The funny thing about living in a capitalist society is that narrative runs your life, whether you recognize it or not. Jude, the young protagonist of Raziel Reid’s first book When Everything Feels Like the Movies, does understand this principal and so utilizes it as a coping mechanism, as a tool for him to help him deal with the homophobia present all around him. Jude is a movie star…! Or is in his mind, at least; he is correct, however, for he is the star of his own life: Jude, the Movie! We are all stars of our own lives and so it is the same with Jude: homophobic graffiti on your locker? Looks like the tabloids are running wild with speculation again; the betrayal of a former friend? What a plot twist! Bullies? You mean rapid fans. You get the idea—Jude’s life is one lived in a self-imposed fantasy because that is what he needs to embrace in order to cope on a day-to-day basis.

In the fashion of many teen novels, the plot of Movies is simple: Jude struggles through school while trying to find himself and hopefully, a romantic partner. Navigating a horde of hostile cis-gender, heterosexual teenagers when you are the only (out) gay, cross-dressing teen in the school, obviously, produces some tough results, and so it is unsurprising that Jude’s only friend is a dog and the school “slut,” Angela. Jude understands loneliness and what it feels like to get the emotional and physical daylights beaten out of you. Coming from a broken home, with an alcoholic father-in-law, absent biological father, and caring yet desperate mother, Jude does not exactly have a loving support system in place to help him through the rigors of adolescence. So he invents one, and being a (stereo)typical teen who loves celebrities, gossip, and the grandeur of stardom emanating from Hollywood, he, of course, places himself within the confines of what he loves and imagines himself as a yet-discovered star struggling through their low-key discovery phase. Other than the gay-bashing at the beginning of the book, details about Jude’s life, and the search for a long-term romantic partner while he saves up money to flee to Hollywood, there is not much to the plot other than the anticipation of discovering what next will happen to poor Jude.

In this sense, Movies sometimes feels like a cross between a drama, a snuff film, and a teen comedy, but this is the point: the ‘difficult’ subject matter, the frank discussion of sexuality, the bullying and violence, the delusion… all of this is a statement on narrative: on the romantic narrative differences which exist between gay and straight youth (of the double standard in courting and dating), on the narrative differences between bullied and non-bullied youth, how the latter do not need elaborate mythologies to keep themselves together, as well as the narrative of the media itself, how the oppressed are portrayed as the oppressor because they do not fit into the hetero-patriarchal norm. Jude’s cinematic delusion of starring in a movie, is an outgrowth of such a statement on narrative and so his manner of coping becomes a framing device capable of revealing the stark truth of narrative and the way it unclothes societal prejudices and class antagonisms. This is why Reid’s novel has garnered so much attention, both positive and negative, from the literary and cultural world—because it challenges conservative notions on sociality and youth culture; after Reid won the Governor General’s Literary Award, a prestigious Canadian prize, reactionary vultures came from all quarters to try and discredit Reid’s novel because it so threatened their own narrative delusion, that is, on society being ‘threatened’ by the outside perverse, the ‘radical’ youth and sexual minorities; what Reid has managed to do in a short period of time is to re-orient the debate on children’s literature to the vulnerable and disadvantaged, essentially returning a voice to the oppressed.
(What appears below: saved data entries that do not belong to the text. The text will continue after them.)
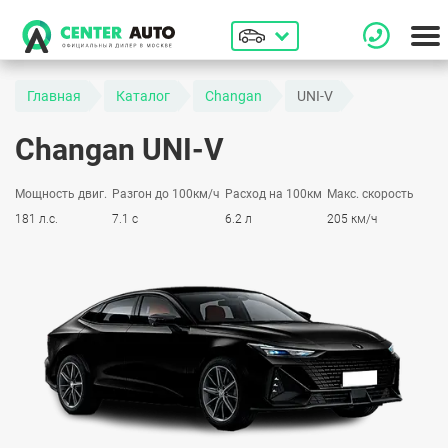
Главная
Каталог
Changan
UNI-V
Changan UNI-V
Мощность двиг.
Разгон до 100км/ч
Расход на 100км
Макс. скорость
181 л.с.
7.1 с
6.2 л
205 км/ч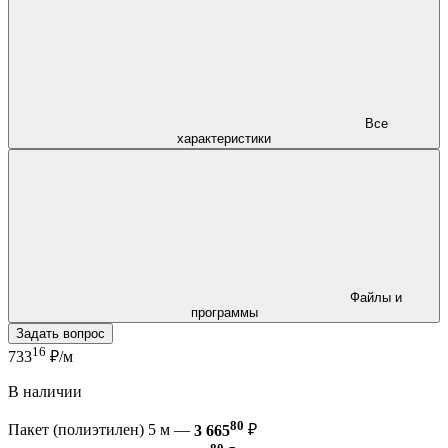
Все
характеристики
Файлы и
программы
Задать вопрос
16
733
₽/м
В наличии
80
Пакет (полиэтилен) 5 м —
3 665
₽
So, of course the ruling elite, those counterrevolutionaries with a vested interest in maintaining the heteronormative status-quo, have attempted to smear Reid’s writing as ‘pornographic,’ ‘licentious,’ and ‘vulgar.’ To them, a world where the cis-hetero yells ‘faggot’ at the slightly effeminate kid is the norm and accords to a supposed human nature: Reid understands that this is not natural and accords to social processes where people, especially youth, are molded in accordance with the social-materiality of their surroundings, culture, media, and upbringing. There is nothing ‘natural’ about hatred.
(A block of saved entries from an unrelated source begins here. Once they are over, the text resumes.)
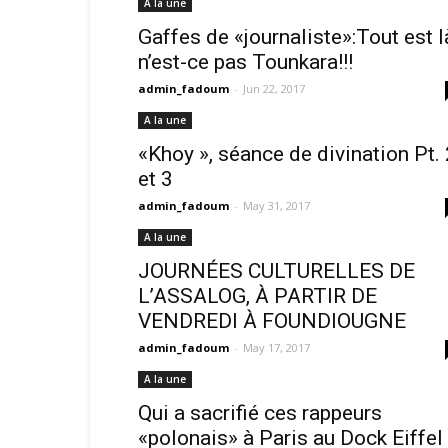
A la une
Gaffes de «journaliste»:Tout est l
n’est-ce pas Tounkara!!!
admin_fadoum
-
Jun 22, 2017
A la une
«Khoy », séance de divination Pt. 
et 3
admin_fadoum
-
May 31, 2017
A la une
JOURNÉES CULTURELLES DE
L’ASSALOG, À PARTIR DE
VENDREDI À FOUNDIOUGNE
admin_fadoum
-
May 17, 2017
A la une
Qui a sacrifié ces rappeurs
«polonais» à Paris au Dock Eiffel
Reid firmly stands with the silenced. Any friends who do likewise should purchase this book, should read and talk about this book, and share it with teens and Queer youth; the debate ignited around this text should not be forgotten but embraced and the fires flamed. Movies is a tour de force of humor, wit, and writing. With a film adaptation in the works, it seems likely that Reid’s project will continue to live and continue to harass the small-minded. I, and those who wish to see a better, more equalitarian world, should carry Reid’s banner and never let it go. Five out of five stars.

When Everything Feels Like the Movies

Raziel Reid

176 pages. Published by Arsenal Pulp Press. $9.99 (Kindle), $1.83 (Paperback), $19.15 (Hardcover), $12.24 (Audible audiobook)[1].

Age level: 12-18, Grade 6 and up[2].

 

[1] Page estimates and prices taken from Amazon.com and were accurate at the time of writing.

[2] Recommended age range and reading level provided by Amazon.com.